The secondary drive with motorcycles, that is the transmission of torque from the gearing exit to the driven rear wheel, generally takes place through a Cardan shaft, a chain or even a toothed belt. The toothed belt drive is especially convenient here, since it practically combines the good transmission characteristics of the chain with the maintenance friendliness and durability of a Cardan drive.
The driven rear wheel has, in addition to the drive gear, on which the toothed belt runs, a braking facility. Either drum brakes with brake drums incorporated into the wheel hub or disk brakes, whose brake disk is likewise fastened rotation-fast with the wheel hub, are used as brakes. For higher demands, disk brakes are preferred which have a better braking performance in comparison with drum brakes and above and beyond this are relatively maintenance-friendly.

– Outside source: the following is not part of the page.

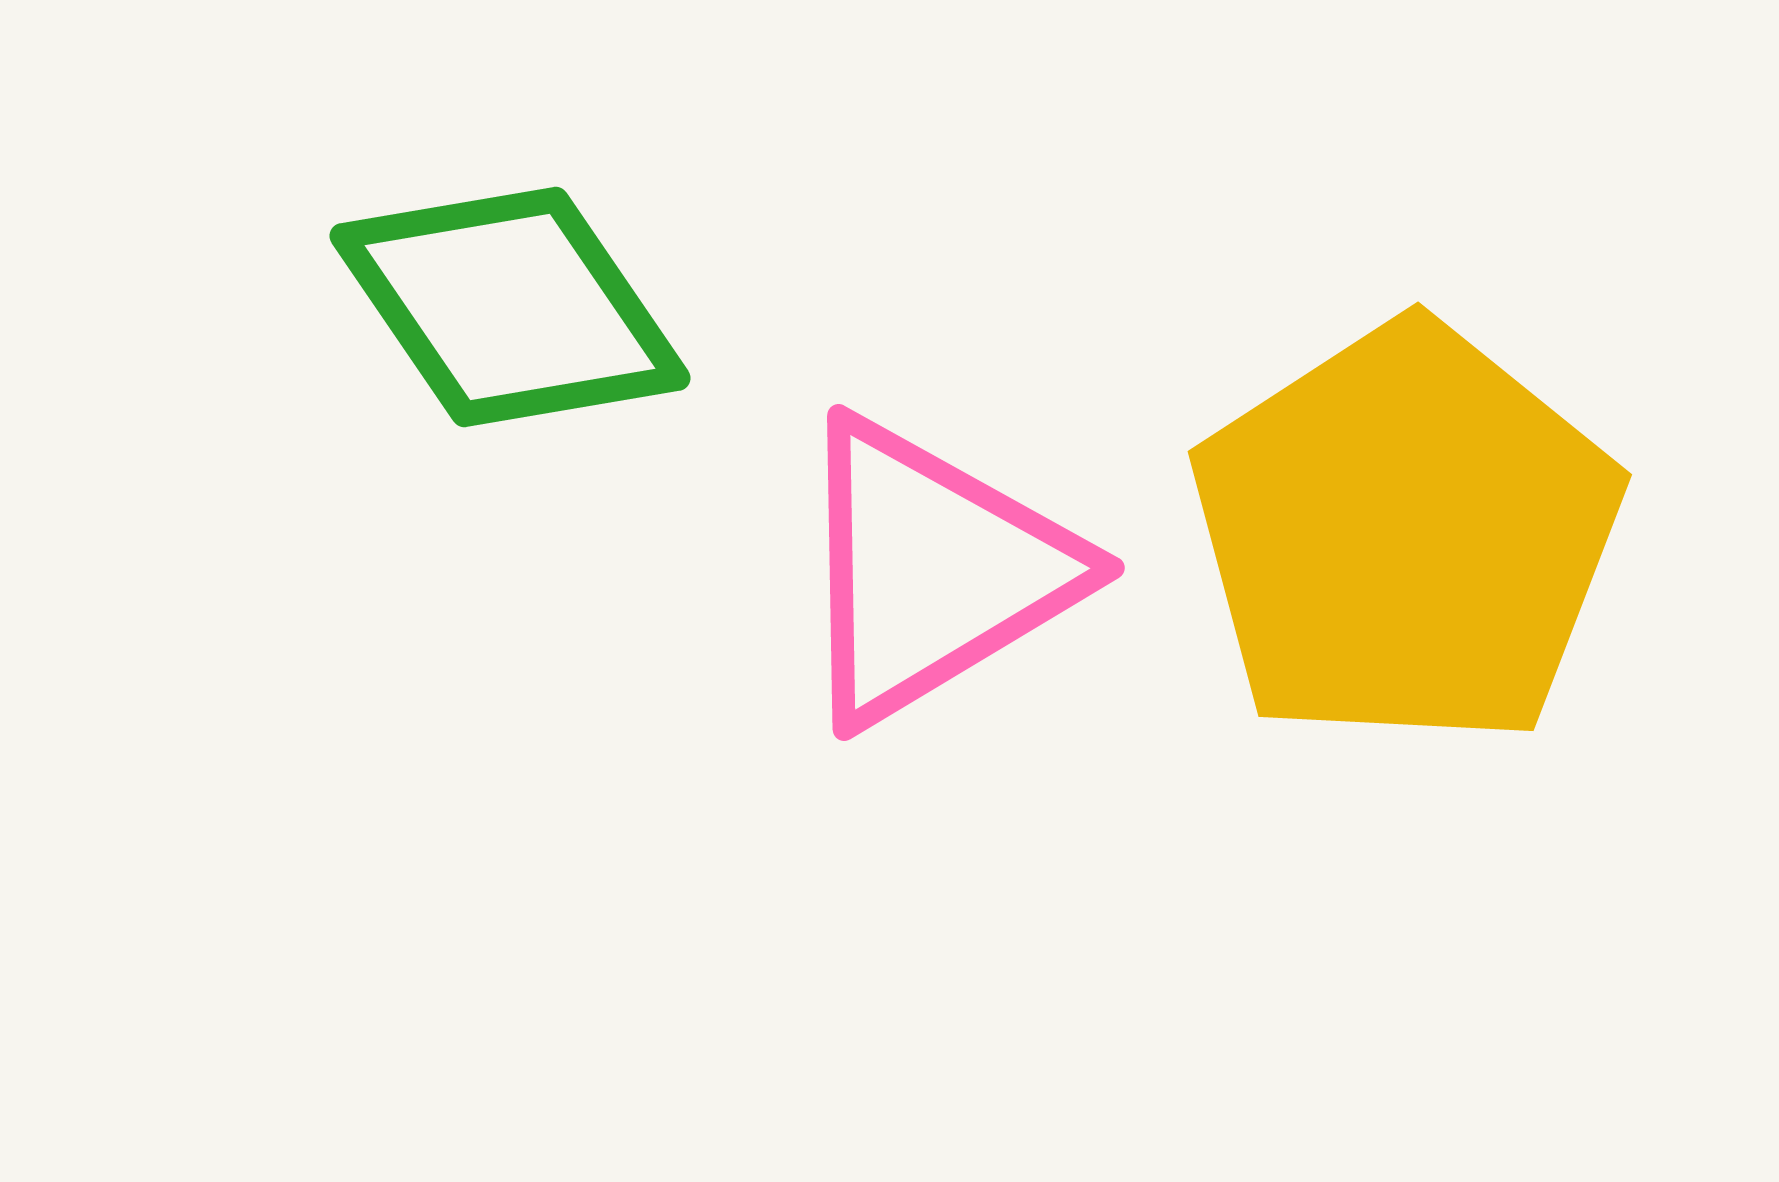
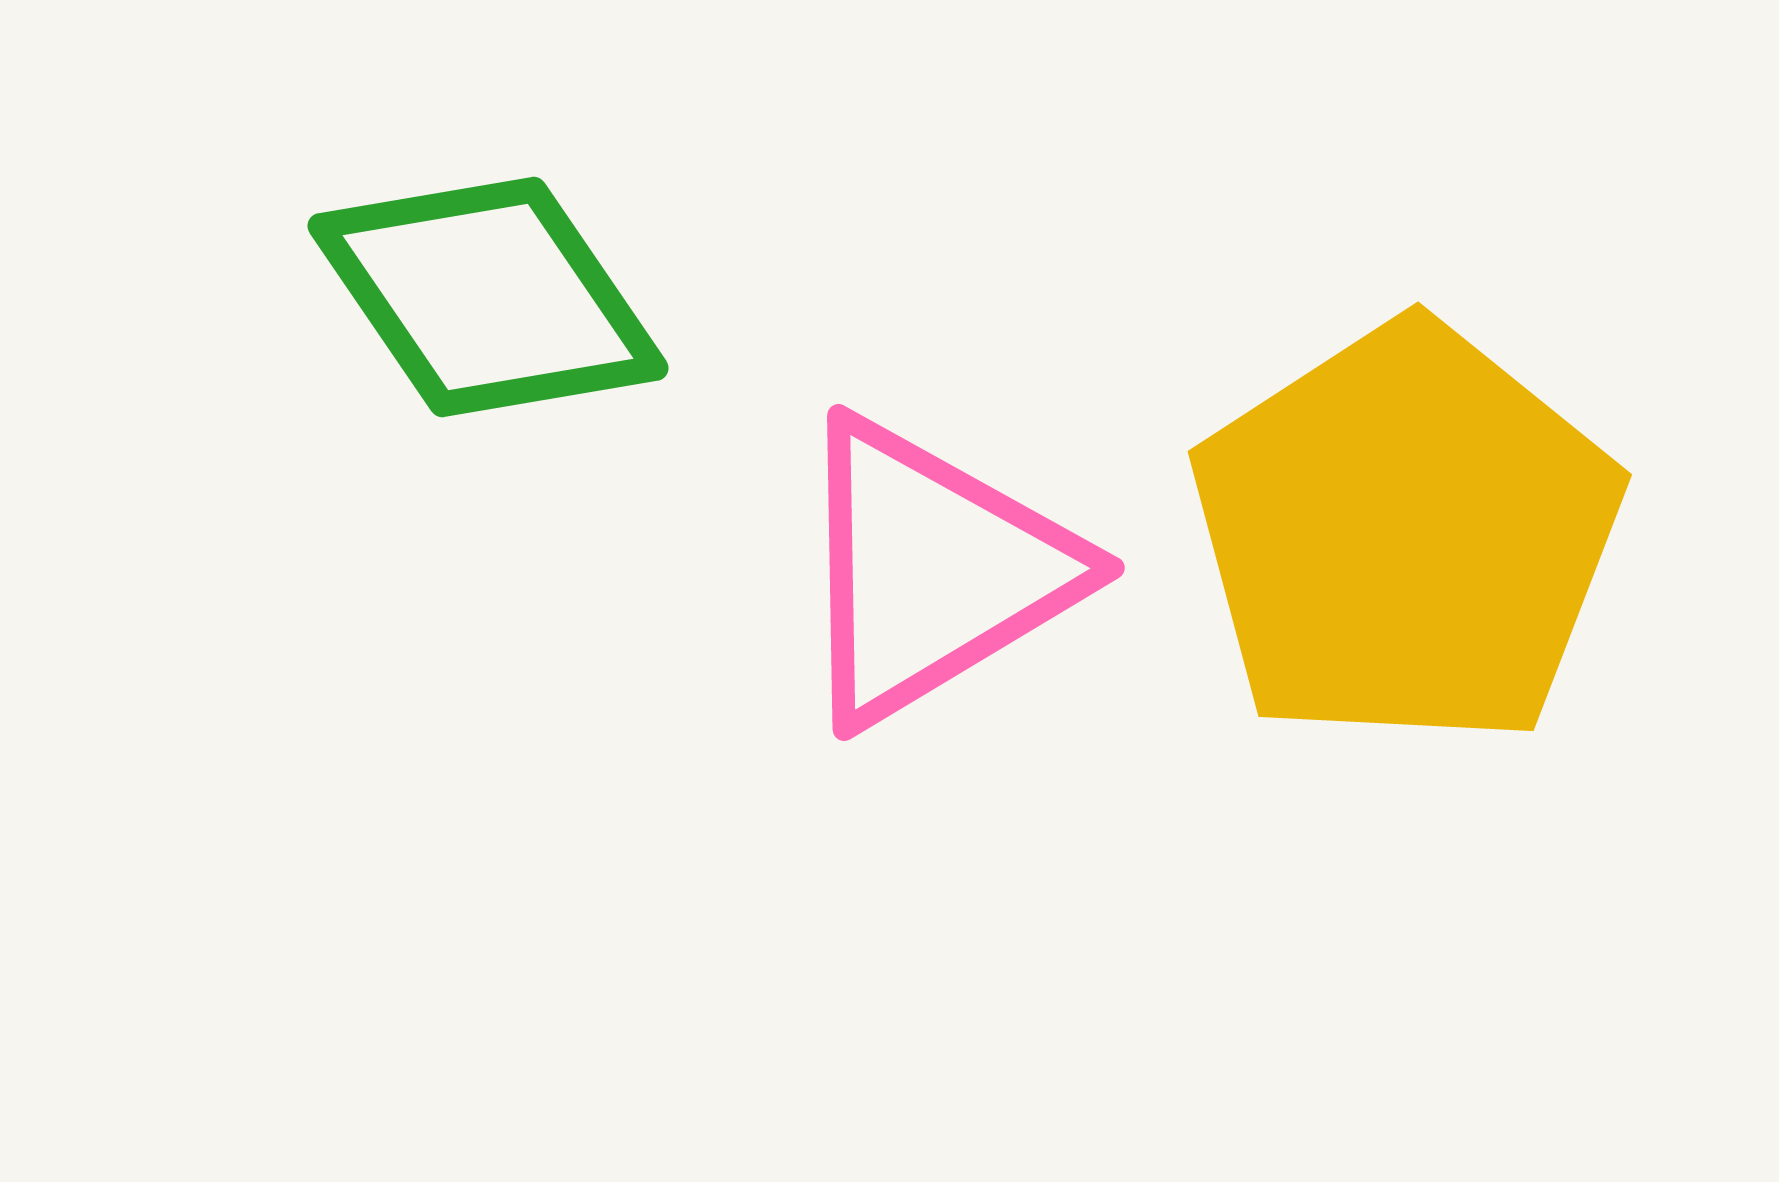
green diamond: moved 22 px left, 10 px up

The especially promising combination of a toothed belt drive with a disk brake requires, however, that the toothed belt drive gear, also designated as pulley wheel, as well as the brake disk be attached rotation-fast on the hub of the drive wheel. The previously preferred technical solution provides here for arranging the pulley wheel on the one side and the brake disk on the other side of the rear wheel. This construction, however, also produces basic disadvantages: Thus, accessibility of the rims, spokes and hub for the purpose of maintenance and upkeep is made equally difficult from both sides, namely by the pulley wheel on the one hand and by the brake disk on the other. In addition, rear wheels built up in this way are often felt to be unaesthetic. Moreover, maintenance and upkeep are made difficult by the fact that in disassembling and assembling the rear wheel, it is necessary to monitor simultaneously the installation of the toothed belt on the one side and the fitting of the brake disk into the brake caliper on the other side.
With chain drives it has already been attempted to install a brake disk on the rear chain wheel. This solution nevertheless could not be successful, as there existed the danger that the brakes could be fouled by chain grease. One has up until now completely refrained from mounting a brake disk on the pulley wheel of a toothed belt drive, because brake disks become so hot in operation that the toothed belt would be unavoidably subjected to damage by the heat acting on it.